Das klingt wie ein Hohn: die Risse sind zwar äußerlich wegretuschiert, doch sie haben das Bauwerk dauerhaft geschädigt: "Die Kirche ist kein starres Gebilde mehr, sondern ein weich gewordenes", charakterisiert Matthias Hoffmann-Tauschwitz, Leiter des Kirchlichen Bauamts der evangelischen Landeskirche, den statischen Zustand.

Und schon traten im Januar, nach Beginn der Ausschachtungsarbeiten für ein weiteres Luxus-Projekt am Schinkelplatz im Osten, neue Risse im Gewölbe auf. Auch hier sollen zweigeschossige Tiefgaragen entstehen. Jörg Antoine, Konsistorialpräsident der Evangelischen Kirche Berlin-Brandenburg-schlesische Oberlausitz, ist fassungslos: "Wir halten das für unmöglich, einen Bau in einer solchen Dimension zuzulassen, wenn auf der anderen Seite schon fundamentale Schäden an der Kirche eingetreten sind." Doch der Bebauungsplan lässt genau das zu.

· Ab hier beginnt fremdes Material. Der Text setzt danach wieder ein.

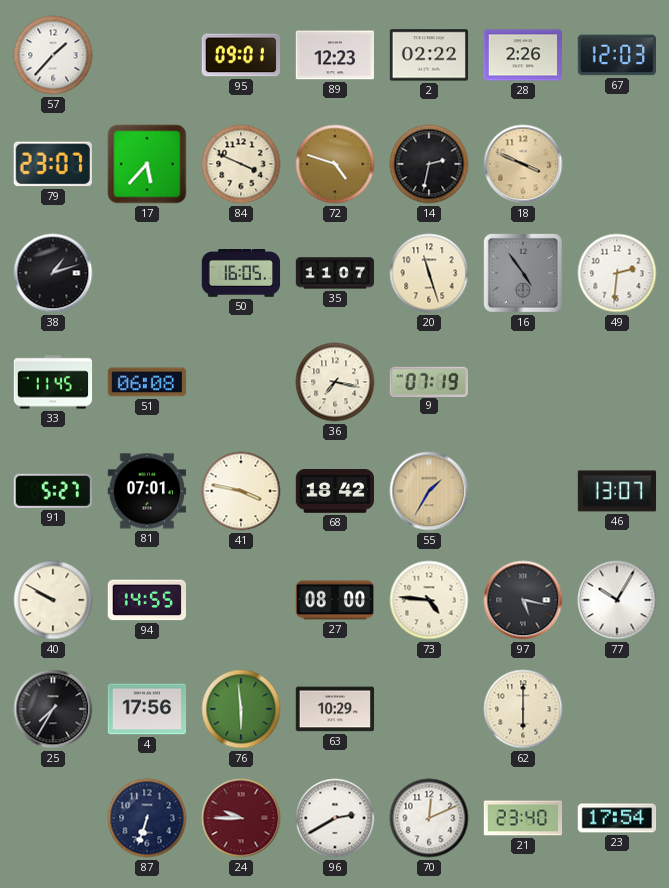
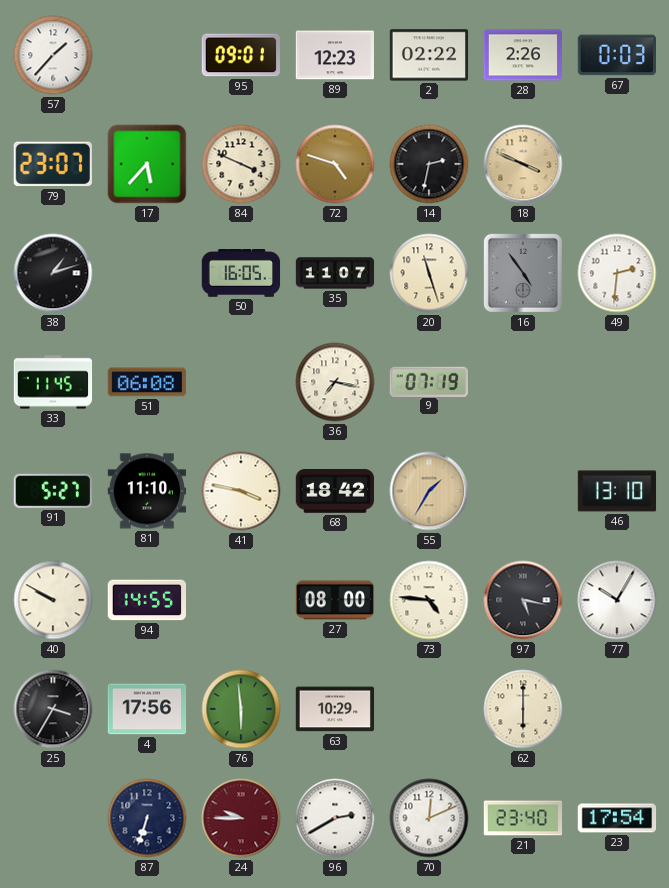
67: 12:03 -> 0:03
81: 07:01 -> 11:10
46: 13:07 -> 13:10
25: 7:35 -> 3:35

Sie wird vermutlich nicht einstürzen

So handelte die Kirche auch mit dem neuen Bauherrn Frankonia einen Nachbarschaftsvertrag aus. Der ruht seit Wochen unterschriftsreif beim Investor. Aus Sicht der Landeskirche seien alle Fragen geklärt, sagt Antoine: "Warum die Frankonia jetzt das, was wir vereinbart haben, nicht unterschreibt, das verstehen wir nicht." Auf Anfrage teilt eine Sprecherin mit, man werde sich zu gegebener Zeit an die Öffentlichkeit wenden.

Unterdessen graben sich die Bagger östlich der Friedrichswerderschen Kirche weiter in den unsicheren Berliner Baugrund. Eine Anfrage im Abgeordnetenhaus im Januar ließ Bausenator Andreas Geisel (SPD) durch seinen Staatssekretär beantworten: Man rechne mit weiteren Schäden an dem Baudenkmal. Matthias Hoffmann-Tauschwitz vom Kirchlichen Bauamt bestätigt: "Die Gutachter haben berechnet, es könnte zum Herausfallen von Putzstellen und einzelnen Steinen kommen."

Das ist Zerstörung mit Ansage, auch wenn die Friedrichswerdersche Kirche vermutlich nicht einstürzen wird. "Kritische Rekonstruktion" heißt das Leitbild für die Mitte Berlins, das vorgibt, die alte Stadt wieder zum Leben zu erwecken. Dabei wird das einzig Historische an diesem Ort, die Schinkelkirche, zum Dauerpflegefall.